1. Practice Curiosity Over Control
What would happen if you approached food and movement with curiosity? If instead of asking, “How do I control this?” you asked, “What does my body actually need right now?”
2. Watch for the “Shoulds”
“I should work out.” “I should skip dessert.” If you hear the word “should,” pause. Who are you trying to please? And what would it feel like to give yourself permission instead?
3. Make Peace With Your Humanity
You don’t need to be perfect to be healthy. Health includes rest, connection, joy, spontaneity. Sometimes it’s lifting heavy weights, and sometimes it’s staying in bed with a croissant and a good book.

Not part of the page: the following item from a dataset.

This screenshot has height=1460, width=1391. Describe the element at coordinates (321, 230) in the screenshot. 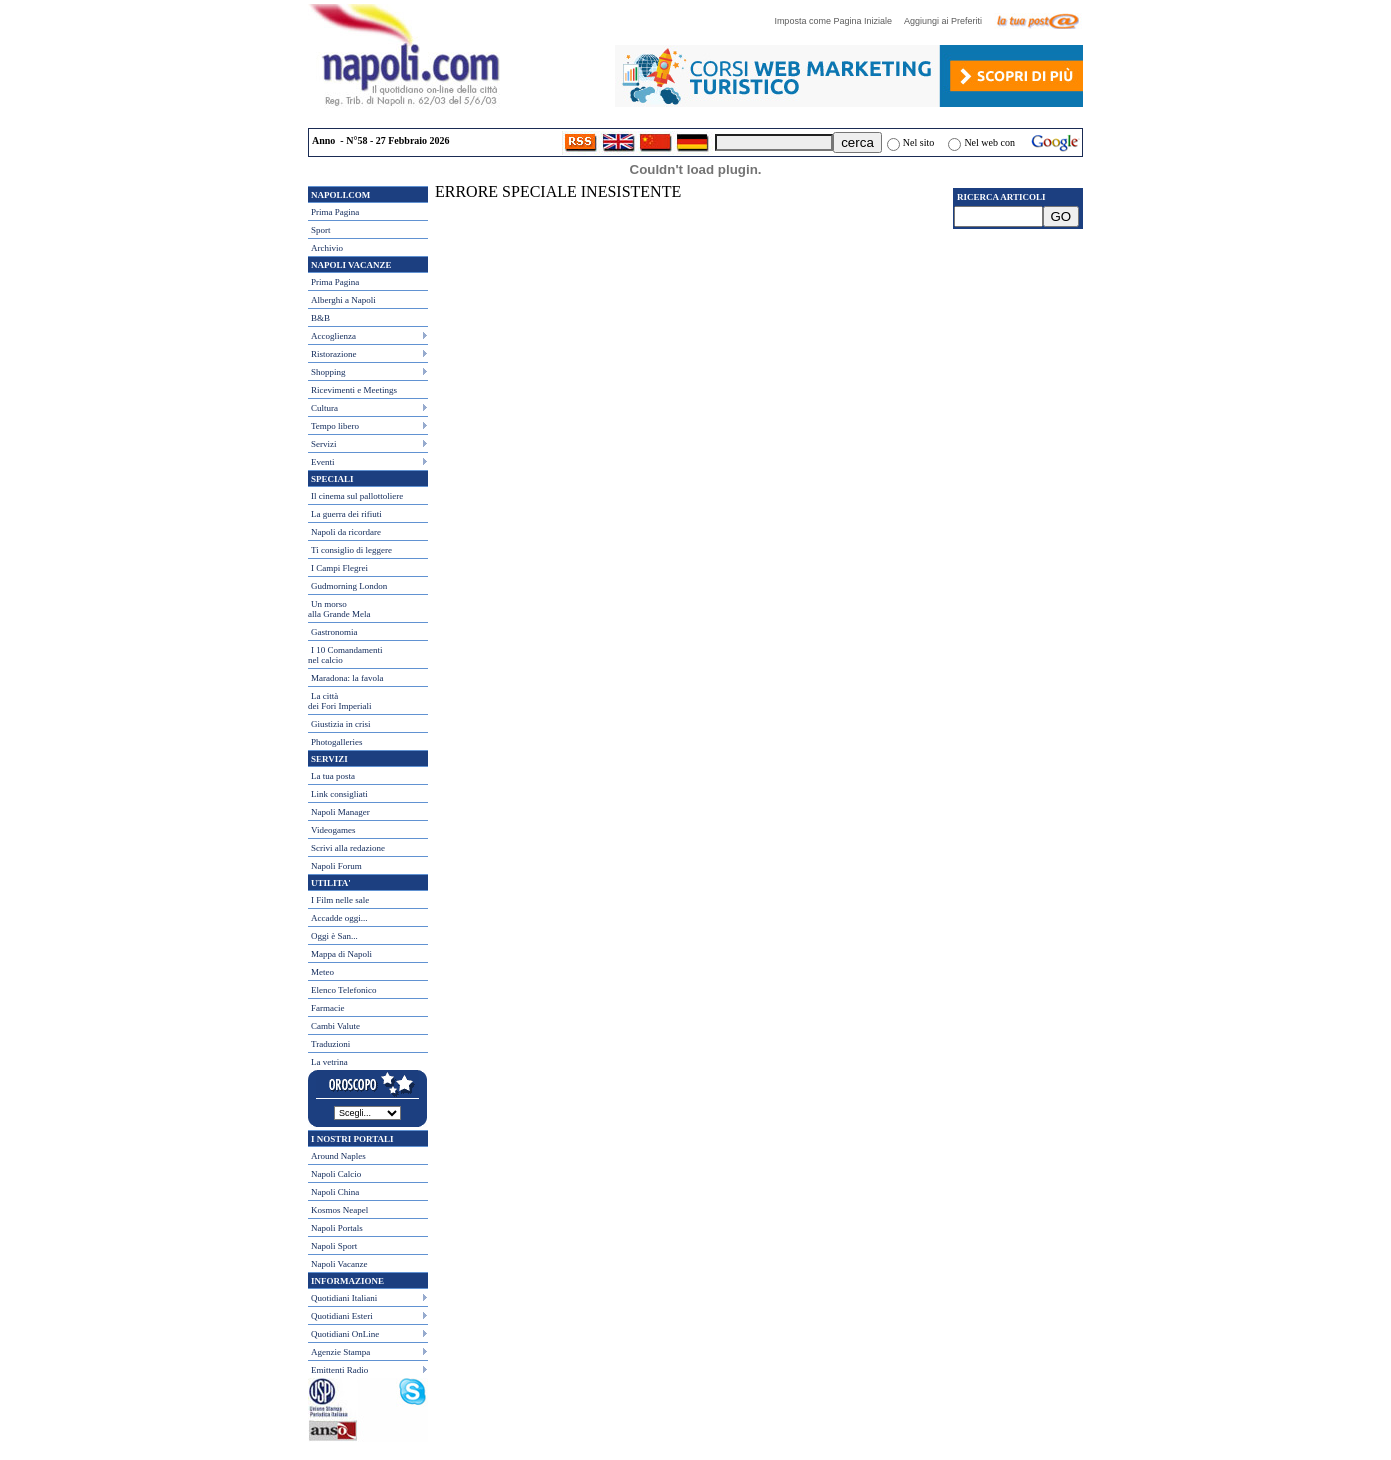

I see `Sport` at that location.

4. Challenge the Cultural Narrative
It’s okay to question why we’re normalizing glucose monitors for people without diabetes while others struggle to access care. It’s okay to say no to expensive supplements, rigid routines, and wellness fads that don’t serve you.
The Final Bite
Wellness doesn’t need to be a full-time job. It shouldn’t make you miserable, or anxious, or isolated. If your health routine is causing you more stress than it relieves, it’s okay to reevaluate. It’s okay to rest. It’s okay to eat the damn sandwich.
You are not your discipline. You are not your macros. You are not a “before and after” photo.
You are a whole, complicated, glorious human being. And you deserve care—not control. Nourishment—not punishment. Connection—not perfection.
So next time someone praises your “willpower,” ask yourself gently: is this really self-care… or have I just gotten really good at managing my fear?
You deserve a life that feels good—not just one that looks good on paper.